Thoughts after a trip to Target Field

Scott Diamond allowed five runs Tuesday
for only the second time this season.
I scooted up to the ballyard Tuesday for the Mariners-Twins game because it was the first time my schedule coincided with a Scott Diamond start, and Diamond is becoming a particular favorite of mine.

Diamond gave me some of what I like about him — he threw strikes and got ground balls — and some of what worries me about him: A lack of strikeouts.

In his two-run third inning, Diamond had two strikes on each of the Seattle batters who reached base, but was unable to put them away. His outs tended to come quickly in at-bats; if the hitter dragged the at-bat out beyond three pitches or so, Diamond had trouble finishing him off.

Ron Gardenhire (in a postgame soundbite I heard on the radio) and Diamond (on Twitter) said he got hurt by a couple of bad pitches — the two-run double by Kyle Seager, the three-run homer by Dustin Ackley — but my sense of it is that what made those mistakes painful were the two-strikes-and-no-out at-bats that preceded them.

I've written before about how two-strike counts blunt even the best hitters. In this game, at least, that didn't work for Diamond.

* It's one thing for the Twins to be shut down by Felix Hernandez. He's great. He does that. Getting shut down by Hisashi Iwakuma, who barely threw more strikes than balls in his six innings (49 strikes, 43 balls) is another matter.

Iwakuma walked four, hit a man, threw a wild pitch (and had another pitch elude catcher Miguel Olivo, which was ruled a passed ball), was behind hitters constantly ... and the Twins just had bad at-bat after bad at-bat. They mustered just one hit, and really didn't come close to any others.

* Trevor Plouffe hasn't hit since returning from the disabled list.

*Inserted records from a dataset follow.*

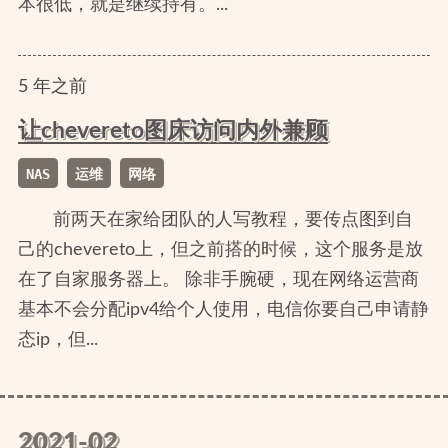
本很低，就是继续持有。...
5
年
之前
让chevereto图床访问内外兼顾
NAS
运维
网络
前两天在家给团队的人写教程，要传点图到自
己的chevereto上，但之前搭的时候，这个服务是放
在了自家服务器上。 除非手腕硬，现在网络运营商
基本不会分配ipv4给个人使用，电信你要自己申请静
态ip，但...
2021-02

What's more, his defense at third base has really fallen off.

Phil Mackey wrote a piece Tuesday citing the plus-minus defensive metric I've used a few times as evidence of how poorly Plouffe is playing third base, and noted that his biggest problem is going to his right.

In Tuesday night's game, three balls went between Plouffe and the line. All were ruled hits, and one for sure I can't blame him for, but one in particular — the Brendan Ryan double that started the third inning rally — struck me as a playable ball. I think Plouffe's body language suggested he thought so also.

How Plouffe fares in what remains of the season matters as Terry Ryan and Co. draw up their plans for 2013. When he was hitting three homers a week, the Twins could live with the defense. Right now, he's not helping in either aspect.